その向こうの茶髪の少年に、一言文句を言いたくなったのである。
自分の左側へ駆け寄ってきたカイを横目に、少年は心なしか楽しげであるように感じられた。
そのこともまた、カイの釈然としない気持ちを一層強めるのだった。
「なんで俺まで」
そう問われた少年は、やや褐色の健康的な印象を受ける顔を申し訳なさそうにし、それでも相対する男の首元に的確な一撃をくれながら答えた。
「すまん。けどさ、我慢できなかったんだよ」
それでは自分が巻き込まれたことへの納得のいく理由にはちっともなっていないと抗議しようと思ったのだが、それだけ言うと少年はまた目の前の男たちへと意識を集中してしまったようで、もうこちらを窺うことすらしなかった。

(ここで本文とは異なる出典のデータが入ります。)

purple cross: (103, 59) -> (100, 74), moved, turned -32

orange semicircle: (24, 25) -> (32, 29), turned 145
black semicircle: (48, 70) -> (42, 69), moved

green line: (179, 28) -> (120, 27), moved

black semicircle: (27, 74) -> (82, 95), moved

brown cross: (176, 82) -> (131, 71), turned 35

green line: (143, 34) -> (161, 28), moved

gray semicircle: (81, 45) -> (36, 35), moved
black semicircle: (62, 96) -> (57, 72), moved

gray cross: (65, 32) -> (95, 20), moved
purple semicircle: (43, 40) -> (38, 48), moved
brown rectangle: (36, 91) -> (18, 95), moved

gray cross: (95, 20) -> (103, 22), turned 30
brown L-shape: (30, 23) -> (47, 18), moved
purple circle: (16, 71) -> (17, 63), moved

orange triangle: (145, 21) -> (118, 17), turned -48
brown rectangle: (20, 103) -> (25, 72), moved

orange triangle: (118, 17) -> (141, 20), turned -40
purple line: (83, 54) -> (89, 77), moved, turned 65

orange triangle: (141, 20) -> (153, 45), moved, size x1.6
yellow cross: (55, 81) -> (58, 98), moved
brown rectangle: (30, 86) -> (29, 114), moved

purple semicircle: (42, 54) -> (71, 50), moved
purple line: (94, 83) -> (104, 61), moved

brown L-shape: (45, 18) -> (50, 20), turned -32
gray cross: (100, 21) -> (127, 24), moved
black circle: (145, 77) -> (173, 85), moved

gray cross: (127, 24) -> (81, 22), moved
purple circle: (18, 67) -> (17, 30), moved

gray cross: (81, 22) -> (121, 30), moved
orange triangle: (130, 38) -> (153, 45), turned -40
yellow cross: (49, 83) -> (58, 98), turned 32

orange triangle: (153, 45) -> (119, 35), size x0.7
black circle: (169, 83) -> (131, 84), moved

仕方がないと諦めて、ふと、後ろのカウンターを振り返ってみると、マスターがことさら不機嫌そうな顔でこちらを見つめている。
無理もないことではある。
今、テーブルを蹴る、椅子を投げる、の大立ち回りが繰り広げられているのは、他ならぬ彼の店なのだ。
こちらを注視しつつも、その背に酒樽を庇う位置で立っているマスターにカイは、これは自分の責任なのだろうか、という複雑な気分になるのだった。

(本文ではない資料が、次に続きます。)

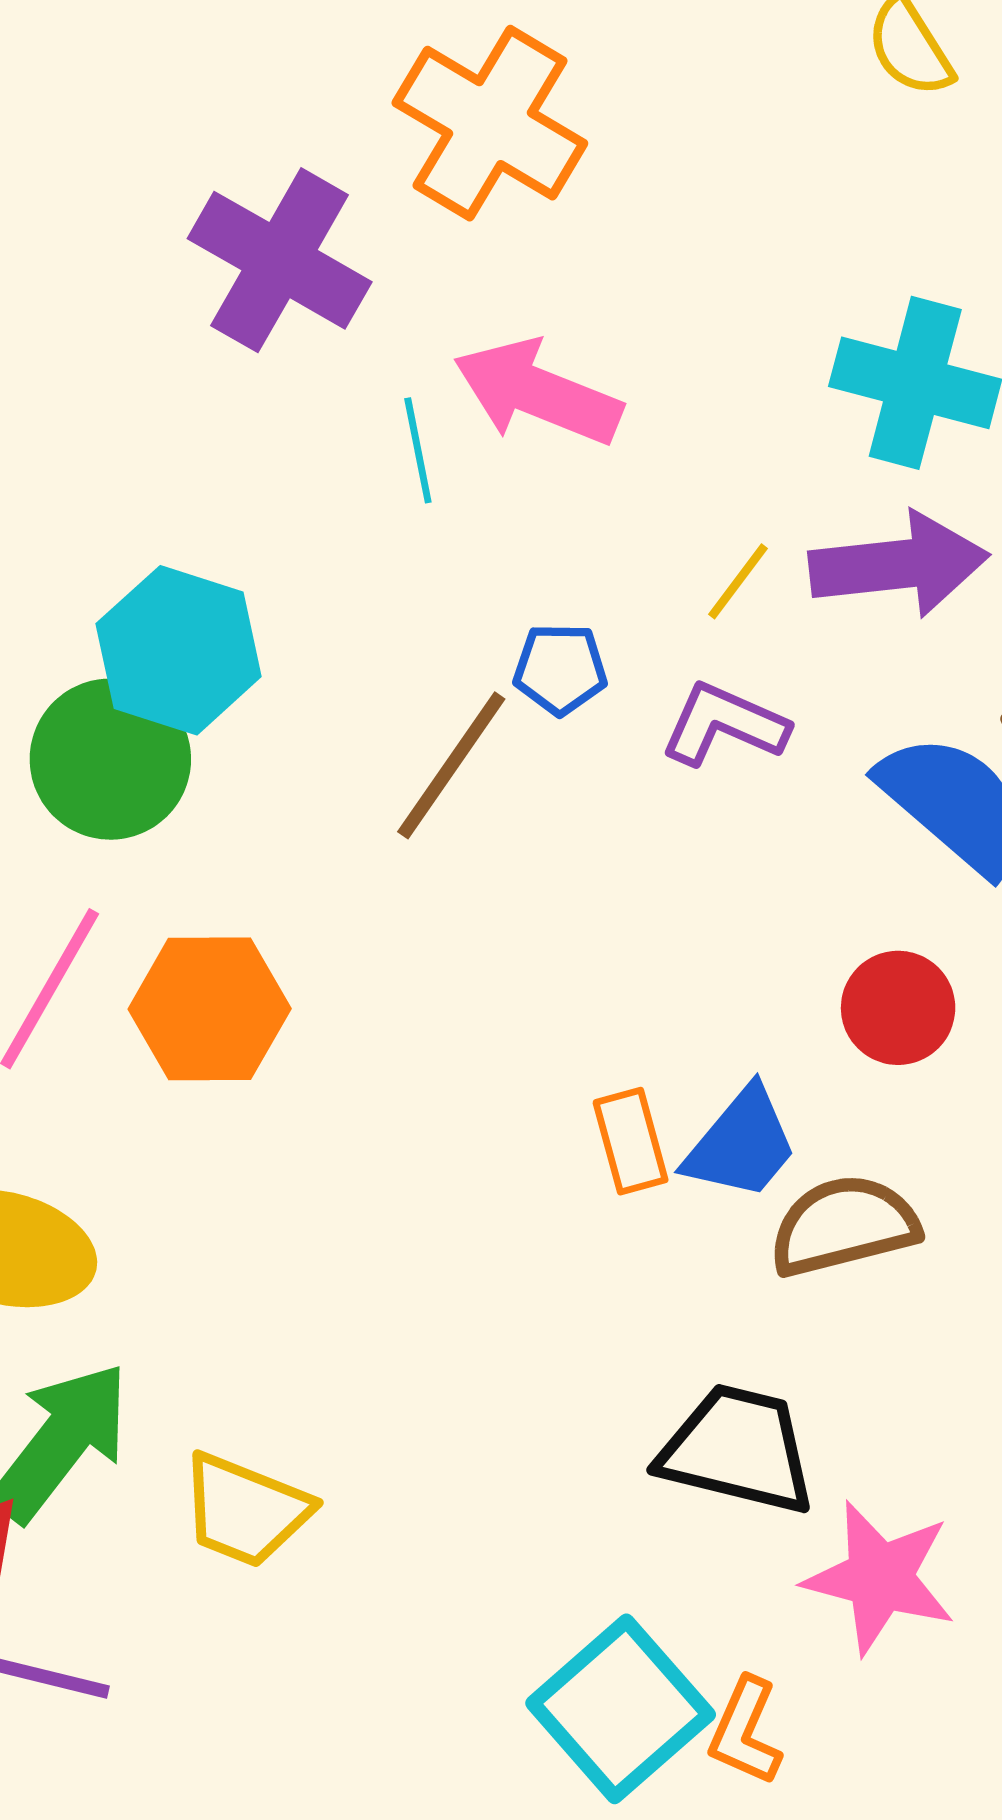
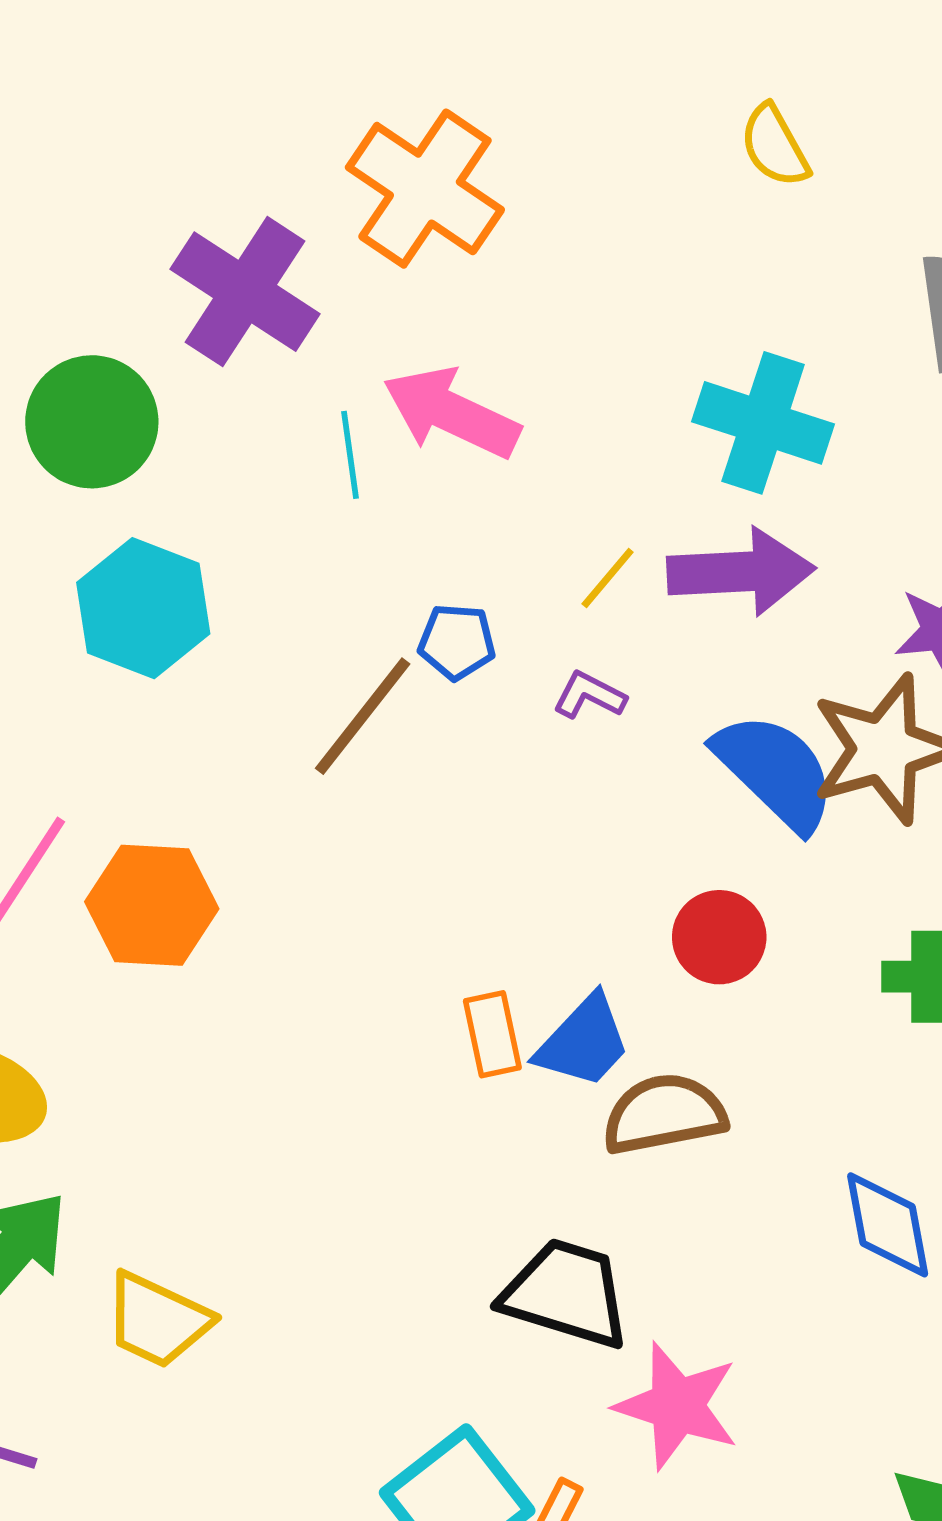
purple L-shape: (724, 724) -> (589, 695), size x0.7
green circle: (110, 759) -> (92, 422), moved

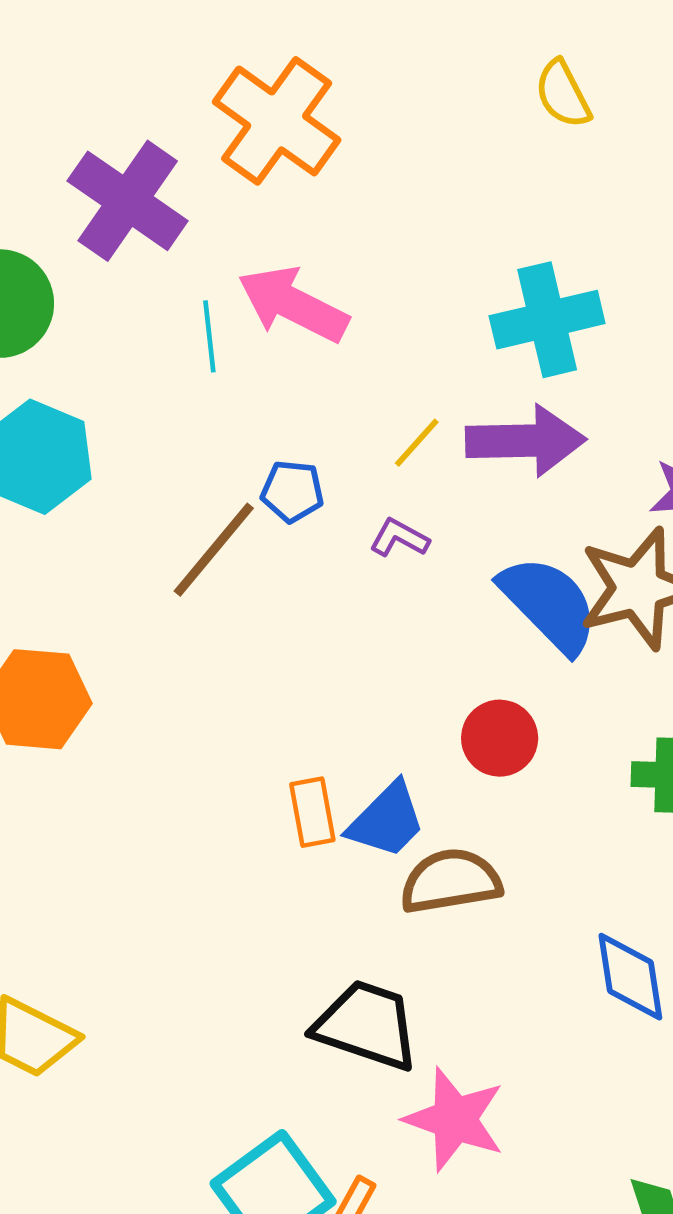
cyan cross: (763, 423) -> (547, 320), turned -33

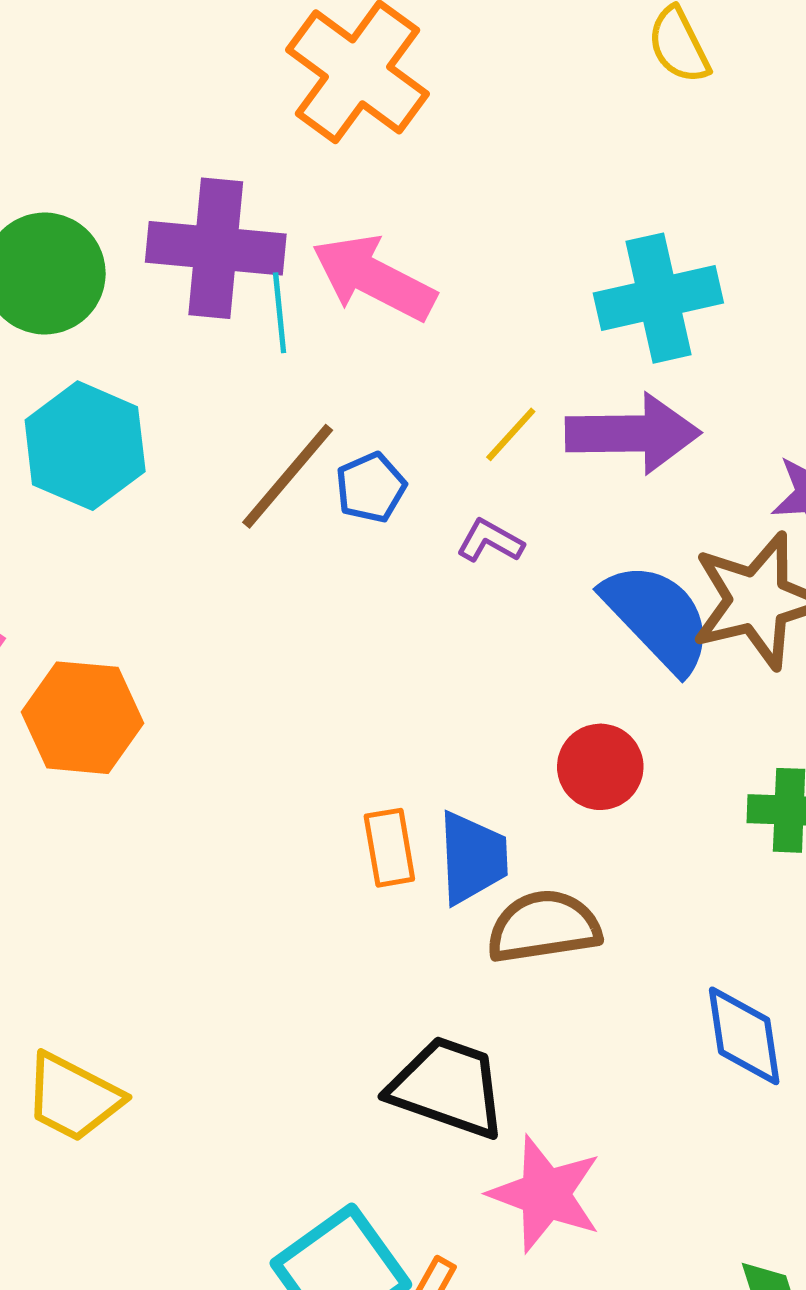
purple cross: (128, 201) -> (216, 248), moved, turned -30
blue pentagon: (292, 491) -> (371, 488), turned -30
brown line: (214, 550) -> (288, 476), moved
blue trapezoid: (387, 820) -> (473, 858), turned -48

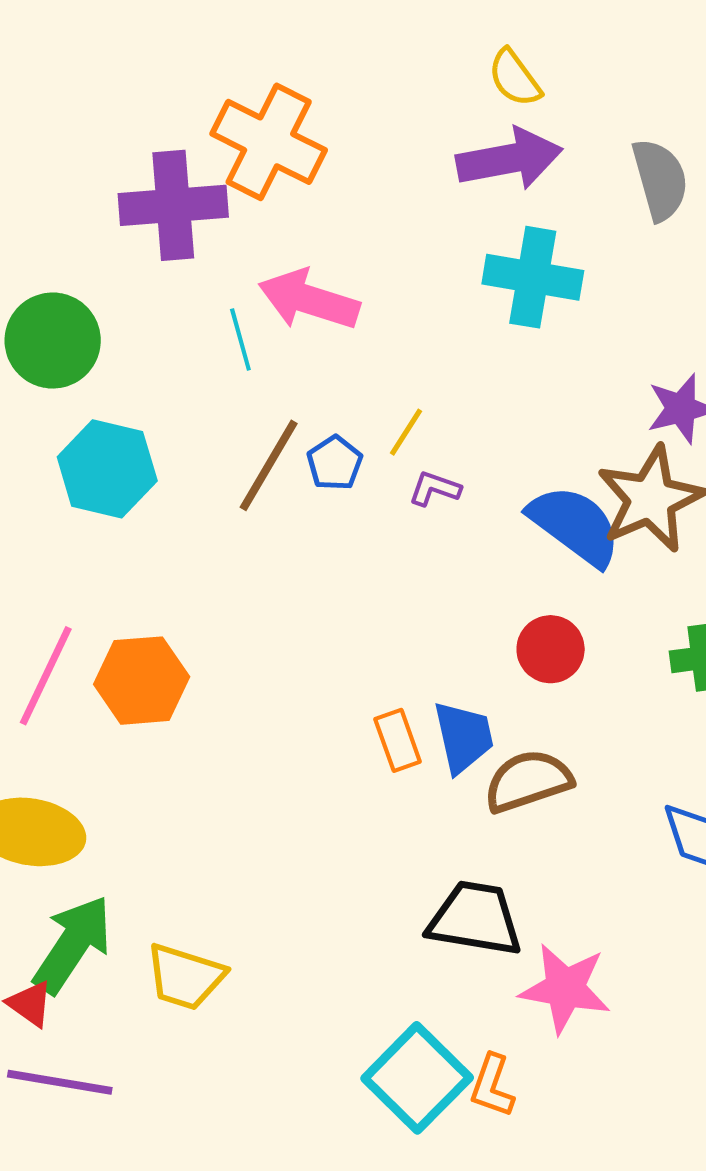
purple cross: (216, 248) -> (173, 205), moved
cyan cross: (658, 298) -> (533, 277), turned 32
purple arrow: (633, 433) -> (509, 159), moved
yellow line: (511, 434) -> (406, 432), moved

店の中を、幾分か余裕を持って把握していたカイではあったが、さすがに入口で中を窺う二人の人影があったことには気付かなかった。
相対する男たちにはどうやら一応は剣士の心得があるらしく、そう長くは意識の外に置いてはおけなかったのである。
だから玄関のところで交わされていた会話も、カイの耳には入らなかったのだった。